Data provided:
═══

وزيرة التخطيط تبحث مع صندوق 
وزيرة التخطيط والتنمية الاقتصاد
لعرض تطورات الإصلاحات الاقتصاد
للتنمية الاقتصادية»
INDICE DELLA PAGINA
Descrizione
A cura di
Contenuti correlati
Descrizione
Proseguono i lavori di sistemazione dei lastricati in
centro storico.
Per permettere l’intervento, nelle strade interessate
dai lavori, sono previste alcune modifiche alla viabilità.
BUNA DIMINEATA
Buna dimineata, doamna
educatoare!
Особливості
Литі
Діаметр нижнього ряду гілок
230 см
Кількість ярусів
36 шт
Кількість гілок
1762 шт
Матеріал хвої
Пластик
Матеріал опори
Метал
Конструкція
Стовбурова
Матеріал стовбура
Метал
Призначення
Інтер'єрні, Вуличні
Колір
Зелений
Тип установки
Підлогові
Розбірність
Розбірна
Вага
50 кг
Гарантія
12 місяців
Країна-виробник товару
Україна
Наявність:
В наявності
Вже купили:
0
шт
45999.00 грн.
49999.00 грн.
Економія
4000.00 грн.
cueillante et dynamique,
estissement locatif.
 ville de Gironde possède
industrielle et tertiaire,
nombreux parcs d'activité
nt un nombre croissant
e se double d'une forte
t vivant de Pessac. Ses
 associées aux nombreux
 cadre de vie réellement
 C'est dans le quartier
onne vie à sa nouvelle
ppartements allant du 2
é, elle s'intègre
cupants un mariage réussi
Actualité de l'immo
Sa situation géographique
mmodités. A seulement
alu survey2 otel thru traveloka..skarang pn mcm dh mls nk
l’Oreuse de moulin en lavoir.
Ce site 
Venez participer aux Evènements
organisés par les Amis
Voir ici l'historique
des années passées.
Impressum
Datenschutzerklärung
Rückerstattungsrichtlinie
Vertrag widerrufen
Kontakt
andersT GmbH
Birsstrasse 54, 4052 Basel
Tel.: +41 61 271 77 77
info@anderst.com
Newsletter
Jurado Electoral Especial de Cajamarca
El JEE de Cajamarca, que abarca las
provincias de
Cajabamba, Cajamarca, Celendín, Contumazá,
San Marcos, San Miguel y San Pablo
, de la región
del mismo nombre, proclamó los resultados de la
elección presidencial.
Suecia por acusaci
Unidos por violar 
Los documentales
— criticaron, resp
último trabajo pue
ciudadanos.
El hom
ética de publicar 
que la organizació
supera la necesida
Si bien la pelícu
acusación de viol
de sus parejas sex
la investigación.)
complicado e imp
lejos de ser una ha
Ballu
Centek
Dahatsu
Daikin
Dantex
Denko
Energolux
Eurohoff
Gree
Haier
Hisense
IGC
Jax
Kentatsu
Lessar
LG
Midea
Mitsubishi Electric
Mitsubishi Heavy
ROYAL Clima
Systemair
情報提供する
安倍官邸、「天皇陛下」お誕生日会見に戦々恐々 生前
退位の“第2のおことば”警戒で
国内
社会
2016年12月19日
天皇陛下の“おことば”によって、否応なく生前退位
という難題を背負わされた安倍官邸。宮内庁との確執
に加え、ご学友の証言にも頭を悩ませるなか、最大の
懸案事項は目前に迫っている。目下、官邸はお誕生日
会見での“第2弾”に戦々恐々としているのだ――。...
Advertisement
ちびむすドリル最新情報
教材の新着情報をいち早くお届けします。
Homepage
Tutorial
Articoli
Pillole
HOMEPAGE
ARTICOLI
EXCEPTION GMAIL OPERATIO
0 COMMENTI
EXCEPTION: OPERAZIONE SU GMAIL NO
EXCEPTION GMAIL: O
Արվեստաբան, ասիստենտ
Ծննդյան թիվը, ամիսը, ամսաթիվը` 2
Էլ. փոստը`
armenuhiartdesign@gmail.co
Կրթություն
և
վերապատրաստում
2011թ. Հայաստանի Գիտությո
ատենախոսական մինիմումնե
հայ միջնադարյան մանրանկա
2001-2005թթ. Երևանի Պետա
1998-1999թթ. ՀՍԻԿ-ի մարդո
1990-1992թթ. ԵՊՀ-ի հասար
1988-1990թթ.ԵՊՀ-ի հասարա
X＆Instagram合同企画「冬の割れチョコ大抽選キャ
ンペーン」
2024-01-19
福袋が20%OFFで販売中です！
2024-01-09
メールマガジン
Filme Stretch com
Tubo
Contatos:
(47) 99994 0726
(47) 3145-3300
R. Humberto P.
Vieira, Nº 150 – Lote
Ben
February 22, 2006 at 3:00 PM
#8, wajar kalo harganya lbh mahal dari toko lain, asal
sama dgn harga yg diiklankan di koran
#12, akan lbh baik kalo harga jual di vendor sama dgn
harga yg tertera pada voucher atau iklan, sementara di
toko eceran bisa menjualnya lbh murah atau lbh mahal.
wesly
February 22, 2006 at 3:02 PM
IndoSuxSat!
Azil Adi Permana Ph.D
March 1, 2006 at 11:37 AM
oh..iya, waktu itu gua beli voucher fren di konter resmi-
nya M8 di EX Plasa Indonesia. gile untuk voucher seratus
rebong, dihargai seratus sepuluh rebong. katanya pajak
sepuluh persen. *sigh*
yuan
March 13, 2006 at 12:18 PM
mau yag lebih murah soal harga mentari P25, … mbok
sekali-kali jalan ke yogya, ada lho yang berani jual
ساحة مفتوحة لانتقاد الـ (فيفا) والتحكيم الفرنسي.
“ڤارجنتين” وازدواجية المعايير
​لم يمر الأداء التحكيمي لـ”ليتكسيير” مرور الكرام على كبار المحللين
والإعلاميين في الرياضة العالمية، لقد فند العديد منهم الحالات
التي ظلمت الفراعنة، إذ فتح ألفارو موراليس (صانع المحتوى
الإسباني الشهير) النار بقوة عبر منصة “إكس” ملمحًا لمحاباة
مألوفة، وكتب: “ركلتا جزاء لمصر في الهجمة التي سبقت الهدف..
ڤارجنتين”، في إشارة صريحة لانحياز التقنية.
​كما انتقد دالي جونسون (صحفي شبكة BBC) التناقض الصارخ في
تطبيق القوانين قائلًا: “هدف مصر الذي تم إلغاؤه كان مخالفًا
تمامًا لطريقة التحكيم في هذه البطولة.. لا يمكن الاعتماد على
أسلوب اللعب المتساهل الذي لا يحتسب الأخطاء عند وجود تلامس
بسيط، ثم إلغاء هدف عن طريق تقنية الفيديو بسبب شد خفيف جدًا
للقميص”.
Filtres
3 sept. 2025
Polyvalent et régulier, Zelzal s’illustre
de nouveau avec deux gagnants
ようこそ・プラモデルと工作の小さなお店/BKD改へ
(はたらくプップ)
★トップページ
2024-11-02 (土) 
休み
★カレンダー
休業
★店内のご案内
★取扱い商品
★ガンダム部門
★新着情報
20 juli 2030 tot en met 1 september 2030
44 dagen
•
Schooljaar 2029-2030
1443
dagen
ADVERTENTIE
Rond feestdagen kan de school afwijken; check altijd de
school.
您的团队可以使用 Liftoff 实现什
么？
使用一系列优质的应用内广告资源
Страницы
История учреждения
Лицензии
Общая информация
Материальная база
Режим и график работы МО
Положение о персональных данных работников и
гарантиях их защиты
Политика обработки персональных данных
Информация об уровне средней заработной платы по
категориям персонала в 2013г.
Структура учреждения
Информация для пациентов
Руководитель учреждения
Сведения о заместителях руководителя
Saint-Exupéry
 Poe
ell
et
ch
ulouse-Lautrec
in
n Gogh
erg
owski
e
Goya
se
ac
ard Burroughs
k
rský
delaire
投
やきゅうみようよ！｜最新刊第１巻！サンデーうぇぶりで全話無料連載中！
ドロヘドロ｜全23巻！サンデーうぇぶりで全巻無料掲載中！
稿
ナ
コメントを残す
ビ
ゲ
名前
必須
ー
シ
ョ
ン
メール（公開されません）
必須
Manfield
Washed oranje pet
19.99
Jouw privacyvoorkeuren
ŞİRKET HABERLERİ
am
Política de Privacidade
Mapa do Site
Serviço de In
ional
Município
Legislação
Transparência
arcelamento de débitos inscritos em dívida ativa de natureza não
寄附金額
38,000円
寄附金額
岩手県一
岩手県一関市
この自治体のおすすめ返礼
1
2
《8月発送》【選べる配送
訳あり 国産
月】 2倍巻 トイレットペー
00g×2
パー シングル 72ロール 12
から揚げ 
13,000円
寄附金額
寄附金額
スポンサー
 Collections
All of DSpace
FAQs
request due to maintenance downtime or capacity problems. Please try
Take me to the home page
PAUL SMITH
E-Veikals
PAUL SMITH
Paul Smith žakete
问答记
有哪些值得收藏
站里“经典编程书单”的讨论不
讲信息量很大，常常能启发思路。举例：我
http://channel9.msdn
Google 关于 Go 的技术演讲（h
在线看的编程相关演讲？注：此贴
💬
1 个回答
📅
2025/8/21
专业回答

═══

Work instruction:
Above are records; repeat only the lines starting at the line with "Vertrag widerrufen" and ending at the line with "de la región", exactly as they appear, both included.

Written response:
Vertrag widerrufen
Kontakt
andersT GmbH
Birsstrasse 54, 4052 Basel
Tel.: +41 61 271 77 77
info@anderst.com
Newsletter
Jurado Electoral Especial de Cajamarca
El JEE de Cajamarca, que abarca las
provincias de
Cajabamba, Cajamarca, Celendín, Contumazá,
San Marcos, San Miguel y San Pablo
, de la región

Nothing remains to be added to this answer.